AGENCY:

Food and Drug Administration, HHS.

ACTION:

Final rule; correcting amendments.

SUMMARY:

The Food and Drug Administration (FDA) is correcting a document amending the animal drug regulations to reflect approval of an original new animal drug application (NADA) that appeared in the Federal Register of April 27, 2006 (71 FR 24814). FDA is correcting a paragraph designation in the table for lasalocid cattle feeds which was drafted in error.
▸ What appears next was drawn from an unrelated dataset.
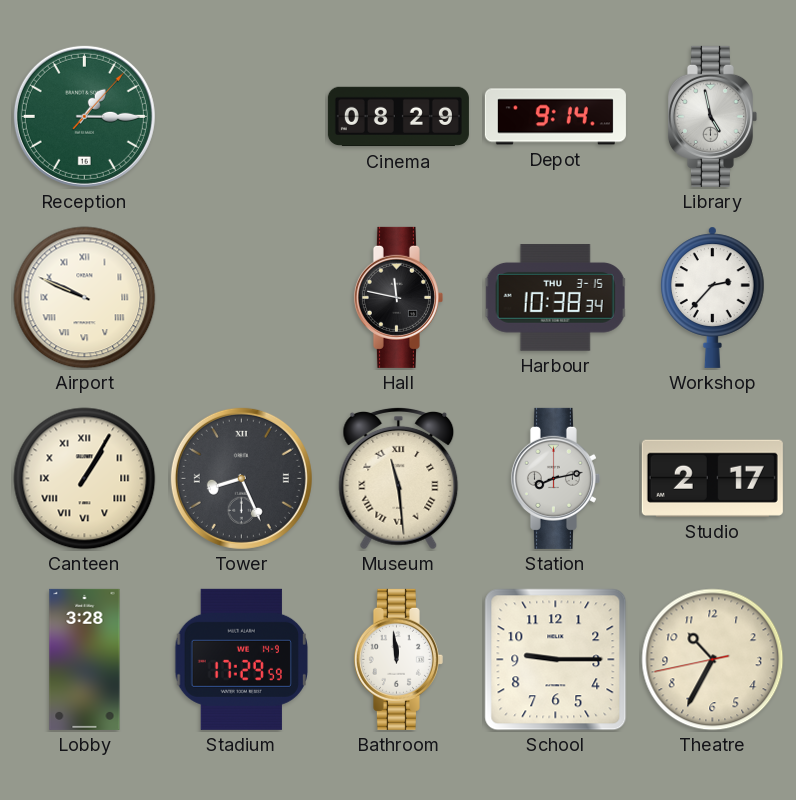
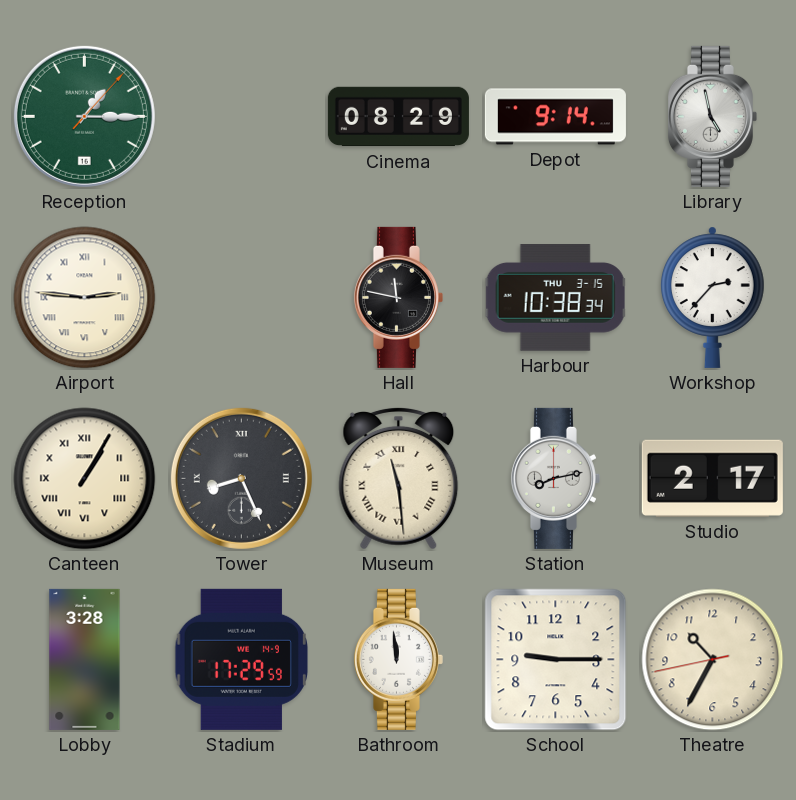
Airport: 9:49 -> 2:46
This correction is being made to improve the accuracy of the animal drug regulations.

DATES:

This rule is effective June 15, 2006.

FOR FURTHER INFORMATION CONTACT:

George K. Haibel, Center for Veterinary Medicine (HFV-6), Food and Drug Administration, 7519 Standish Pl., Rockville, MD 20855, 240-276-9019, e-mail: george.haibel@fda.hhs.gov.
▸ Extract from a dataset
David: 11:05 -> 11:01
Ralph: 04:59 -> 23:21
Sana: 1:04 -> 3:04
SUPPLEMENTARY INFORMATION:

For the reasons set forth in the preamble, FDA is correcting 21 CFR part 558 to read as follows:

List of Subjects in 21 CFR Part 558

• Animal drugs
• Animal feeds

Therefore, under the Federal Food, Drug, and Cosmetic Act and under authority delegated to the Commissioner of Food and Drugs and redelegated to the Center for Veterinary Medicine, 21 CFR part 558 is amended as follows:

PART 558—NEW ANIMAL DRUGS FOR USE IN ANIMAL FEEDS

1. The authority citation for 21 CFR part 558 continues to read as follows:

Authority: 21 U.S.C. 360b, 371.

2. Section 558.311 is corrected in the table in the “Lasalocid sodium in grams per ton” column, in the entry for use of lasalocid at 30 to 600 grams per ton in combination with chlortetracycline at 500 to 4000 grams per ton, by removing the second paragraph designation “(xxiii)” and by adding in its place the paragraph designation “(xxviii)”.